GRN-Klinik Eberbach beruft neues Leitungsduo zum 1. Mai
Alexander Teufel und Sarah Kumbier übernehmen Führung – Fokus auf Versorgung, Prozesse und Mitarbeiterbindung
Die GRN-Klinik Eberbach erhält zum 1. Mai 2026 eine neue Klinikleitung. Alexander Teufel übernimmt die Klinikleitung, Sarah Kumbier wird stellvertretende Leitung. Beide setzen künftig auf Prozessoptimierung, Digitalisierung und eine stabile Patientenversorgung am Standort Eberbach.

Alexander Teufel und Sarah Kumbier sind das neue Leitungsduo am Standort Eberbach
Foto: GRN Gesundheitszentren Rhein-Neckar
Die GRN-Klinik Eberbach stellt ihre Führungsstruktur neu auf und setzt damit ein Signal für die weitere Entwicklung des Standorts innerhalb des Verbunds der GRN Gesundheitszentren Rhein-Neckar. Ab dem 1. Mai 2026 übernimmt Alexander Teufel die Funktion des Klinikleiters, während Sarah Kumbier als stellvertretende Klinikleitung die Führungsverantwortung ergänzt.
Mit der neuen Doppelspitze verfolgt die Klinik das Ziel, die medizinische Versorgung in der Region langfristig zu sichern und gleichzeitig organisatorische sowie strukturelle Weiterentwicklungen voranzutreiben. Beide Führungskräfte bringen unterschiedliche berufliche Hintergründe mit, die sich im Sinne eines interdisziplinären Managementansatzes ergänzen.
Alexander Teufel hat seine Laufbahn im Gesundheitswesen klassisch in der Pflege begonnen und sich über die Intensivpflege sowie Management- und Projektaufgaben kontinuierlich in Richtung Kliniksteuerung entwickelt. Sein Schwerpunkt liegt auf Prozessoptimierung, interdisziplinärer Zusammenarbeit und der strukturierten Weiterentwicklung klinischer Abläufe. Besonders betont er die Bedeutung effizienter Prozesse für eine qualitativ hochwertige Patientenversorgung sowie die Chancen der Digitalisierung im Krankenhausbetrieb.
Sarah Kumbier kommt aus dem Personalmanagement und hat sich insbesondere auf die Schnittstelle zwischen Organisationsentwicklung und Mitarbeiterführung spezialisiert. Ihr Fokus liegt auf der Vereinbarkeit von betriebswirtschaftlichen Anforderungen und den Bedürfnissen der Beschäftigten. Sie sieht die Rolle der Mitarbeitenden als zentralen Faktor für die Leistungsfähigkeit der Klinikorganisation und setzt auf eine starke interne Kommunikation sowie partizipative Führungsansätze.

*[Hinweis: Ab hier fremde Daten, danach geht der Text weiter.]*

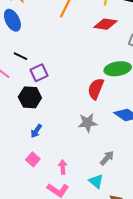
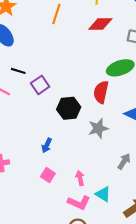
black hexagon: (30, 97) -> (69, 108), moved
cyan triangle: (96, 181) -> (103, 194), moved

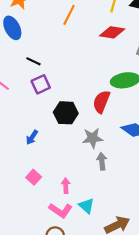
black line: (18, 71) -> (34, 61), moved
blue arrow: (47, 145) -> (32, 137), moved
gray arrow: (124, 161) -> (102, 161), moved, turned -49

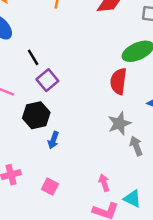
black line: (34, 61) -> (33, 57), turned 48
black hexagon: (66, 113) -> (36, 115), moved
pink square: (34, 177) -> (50, 187), moved

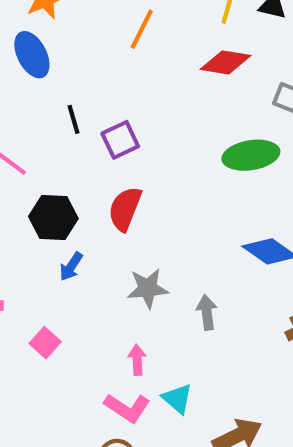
purple square: (47, 80) -> (120, 140), moved
red semicircle: (118, 81) -> (125, 209), moved
gray star: (119, 123) -> (148, 288), moved

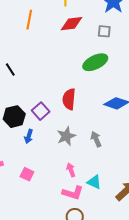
purple square: (120, 140) -> (41, 111), moved
red semicircle: (125, 209) -> (69, 99), moved

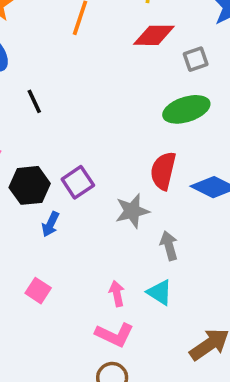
gray square: (104, 31) -> (196, 59), moved, turned -32
red semicircle: (69, 99) -> (163, 171), moved
gray star: (66, 136) -> (132, 211), moved
cyan triangle: (94, 182) -> (160, 292), moved

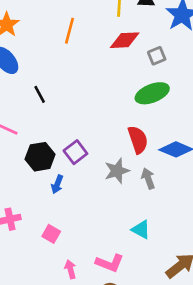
red semicircle: (163, 171) -> (138, 140), turned 152
gray arrow: (169, 246) -> (148, 179), moved
pink arrow: (117, 294) -> (70, 269), moved

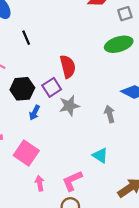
red semicircle: (138, 140) -> (68, 67), moved
gray star: (117, 171) -> (69, 106), moved
pink square: (51, 234) -> (26, 153), size x1.6
pink L-shape: (110, 263) -> (72, 181), turned 130

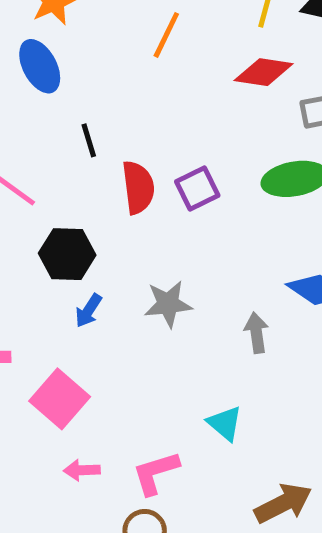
red semicircle: (68, 67) -> (138, 187), moved
purple square: (52, 87) -> (197, 189), moved
pink arrow: (40, 183) -> (82, 470), turned -88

Beide betonen in ihren Zielsetzungen die Bedeutung einer wohnortnahen medizinischen Versorgung und einer stabilen Versorgungsstruktur für die Region Eberbach. Gleichzeitig soll die Klinik wirtschaftlich und organisatorisch zukunftsfähig aufgestellt werden. Digitalisierung und moderne Prozessgestaltung werden dabei als zentrale Entwicklungsfelder hervorgehoben.
Im Kontext des internen Entwicklungsprogramms „GRN4Future“ soll der Standort weiter transformiert werden. Dabei stehen sowohl Effizienzsteigerungen als auch die Weiterentwicklung der Arbeitsbedingungen im Fokus. Die neue Klinikleitung sieht ihre Aufgabe darin, Veränderungsprozesse aktiv zu gestalten und gleichzeitig die Mitarbeitenden eng einzubinden.
Mit dem Führungswechsel verbindet der Standort die Erwartung, sowohl Kontinuität als auch neue Impulse in der Kliniksteuerung zu vereinen. Die Kombination aus pflegerisch-medizinischer Erfahrung und personalwirtschaftlicher Expertise soll dabei helfen, den Standort strategisch weiterzuentwickeln und langfristig zu stabilisieren.